Finalize internal assets, including media lists and editorial calendars. It should be a focus to nearly complete these items during week one so the team can start pitching and perfecting their outreach focus in week two. But, if not, ensure these items are completed before the end of week two.


By week three, the team should be more comfortable driving their independent client goals. As a manager, you should continue to lean in and reach down — editing/reviewing pitches and suggesting rapid response opportunities — to help drive smart coverage and increase team motivation. It’s also important to hold first-of-the-week and mid-week check-ins to understand the weekly progress of your team. A few other week-three priorities:

Hold the first weekly client call. By week three, with the expectations and media direction you’ve set, your team has ample media progress to report (from intro and rapid response pitching) and follow up questions for the client to build out new pitches for week three and four.

Finalize and deliver the six-month PR plan. It’s important to get this right because this plan is a guide for your team — it should set the direction of the program for the first six months. As a comprehensive guide, it should reflect what you’ve decided with the client, including goals, strategies, messaging, owned editorial and news timeline, platforms and pitch calendar, analyst relations insight, as well as social, speaking, and award recommendations.

Analyze the media opportunities the team has secured. Before the end of the first 30 days, it’s important to evaluate the media opportunities your team has secured and determine where to pivot and focus to generate a few more wins before the end of week four. Take an hour to review angles pitched, contacts reached and media feedback so you can refocus the team or suggest ways to adjust the outreach approach.

Host the first team pitch lab. Since the team has been pitching the client for three weeks (and you’ve spent time analyzing those efforts), you know how familiar they are with newsworthy trends and topics, and their ability to provide fresh ideas for the program. This is the perfect time to host your team’s first pitch lab for this account to ensure the team stays focused and energized to continue media momentum for the program.


Before the end of the first 30 days, you should have delivered all program assets to the client, secured media coverage and feedback, and structured your team’s long-term priorities for the account.
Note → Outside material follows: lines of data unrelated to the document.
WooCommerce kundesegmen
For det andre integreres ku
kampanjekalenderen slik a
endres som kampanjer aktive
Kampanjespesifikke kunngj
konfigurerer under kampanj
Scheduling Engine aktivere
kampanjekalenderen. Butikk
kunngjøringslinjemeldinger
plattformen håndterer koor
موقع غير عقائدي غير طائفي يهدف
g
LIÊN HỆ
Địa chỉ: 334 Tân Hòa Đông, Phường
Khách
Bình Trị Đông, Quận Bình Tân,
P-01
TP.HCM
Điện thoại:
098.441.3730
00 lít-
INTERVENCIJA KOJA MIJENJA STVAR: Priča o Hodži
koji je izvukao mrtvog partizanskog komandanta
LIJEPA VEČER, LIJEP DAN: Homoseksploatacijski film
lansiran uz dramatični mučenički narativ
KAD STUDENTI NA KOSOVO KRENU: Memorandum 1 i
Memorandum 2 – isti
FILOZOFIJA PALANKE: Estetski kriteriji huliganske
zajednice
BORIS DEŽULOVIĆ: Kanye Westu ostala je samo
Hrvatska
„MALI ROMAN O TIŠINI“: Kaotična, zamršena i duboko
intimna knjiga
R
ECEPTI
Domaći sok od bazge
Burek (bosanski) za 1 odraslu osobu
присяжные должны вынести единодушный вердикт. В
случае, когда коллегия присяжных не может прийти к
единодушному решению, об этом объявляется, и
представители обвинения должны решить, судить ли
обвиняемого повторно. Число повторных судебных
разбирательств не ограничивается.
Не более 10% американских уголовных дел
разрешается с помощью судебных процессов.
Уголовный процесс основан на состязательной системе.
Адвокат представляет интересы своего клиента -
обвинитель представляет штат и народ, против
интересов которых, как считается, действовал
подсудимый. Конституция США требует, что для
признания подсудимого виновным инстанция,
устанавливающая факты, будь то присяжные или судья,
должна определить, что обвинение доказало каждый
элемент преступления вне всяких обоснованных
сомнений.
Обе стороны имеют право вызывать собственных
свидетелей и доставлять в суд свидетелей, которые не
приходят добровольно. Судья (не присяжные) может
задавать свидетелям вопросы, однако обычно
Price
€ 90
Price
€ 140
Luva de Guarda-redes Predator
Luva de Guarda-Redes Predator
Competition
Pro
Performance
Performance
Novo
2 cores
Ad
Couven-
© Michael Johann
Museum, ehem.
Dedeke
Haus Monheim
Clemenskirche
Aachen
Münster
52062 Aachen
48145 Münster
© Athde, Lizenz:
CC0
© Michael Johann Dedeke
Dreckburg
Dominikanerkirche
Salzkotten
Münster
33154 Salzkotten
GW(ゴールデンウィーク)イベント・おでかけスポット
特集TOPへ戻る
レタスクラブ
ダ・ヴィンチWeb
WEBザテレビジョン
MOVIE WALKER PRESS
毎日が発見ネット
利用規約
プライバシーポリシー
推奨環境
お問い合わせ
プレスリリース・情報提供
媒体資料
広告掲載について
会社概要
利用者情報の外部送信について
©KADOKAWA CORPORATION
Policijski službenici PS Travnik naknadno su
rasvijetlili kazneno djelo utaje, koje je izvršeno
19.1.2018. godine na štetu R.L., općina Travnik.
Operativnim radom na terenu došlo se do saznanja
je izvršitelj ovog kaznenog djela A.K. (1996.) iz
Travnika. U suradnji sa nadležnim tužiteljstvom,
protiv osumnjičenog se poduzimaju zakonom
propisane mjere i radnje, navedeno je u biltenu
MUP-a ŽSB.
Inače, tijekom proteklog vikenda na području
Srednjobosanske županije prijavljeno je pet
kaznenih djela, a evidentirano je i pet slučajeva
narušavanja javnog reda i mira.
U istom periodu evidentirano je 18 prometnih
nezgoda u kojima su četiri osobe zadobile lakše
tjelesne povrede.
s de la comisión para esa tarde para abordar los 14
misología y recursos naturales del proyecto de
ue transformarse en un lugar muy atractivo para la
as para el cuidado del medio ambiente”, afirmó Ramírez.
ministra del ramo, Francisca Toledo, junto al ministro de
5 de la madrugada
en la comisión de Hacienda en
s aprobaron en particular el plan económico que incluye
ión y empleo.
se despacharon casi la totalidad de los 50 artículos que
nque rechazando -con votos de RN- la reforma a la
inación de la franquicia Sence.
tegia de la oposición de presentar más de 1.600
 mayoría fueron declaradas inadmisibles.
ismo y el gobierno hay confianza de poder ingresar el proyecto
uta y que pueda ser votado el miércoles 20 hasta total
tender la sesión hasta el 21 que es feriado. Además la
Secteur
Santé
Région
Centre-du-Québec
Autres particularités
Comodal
While you should still be leaning in to support media progress, it’s also important that you notice growth from the team during this time. At the 30 day mark, your goal as a manager should be to create extremely self-sufficient PR bulldogs for your new client. Moving forward, your role shifts to focus on elevating and amplifying the work they’re doing to secure top-tier press and generate widespread brand awareness. Work toward that team goal for your new client and be sure to effectively over communicate your team’s work with your new client contact. When the first month concludes, deliver your first monthly report to the client and hit repeat on all the smart, aggressive PR work you’re executing.

Good luck to all the PR pros taking on exciting new client adventures!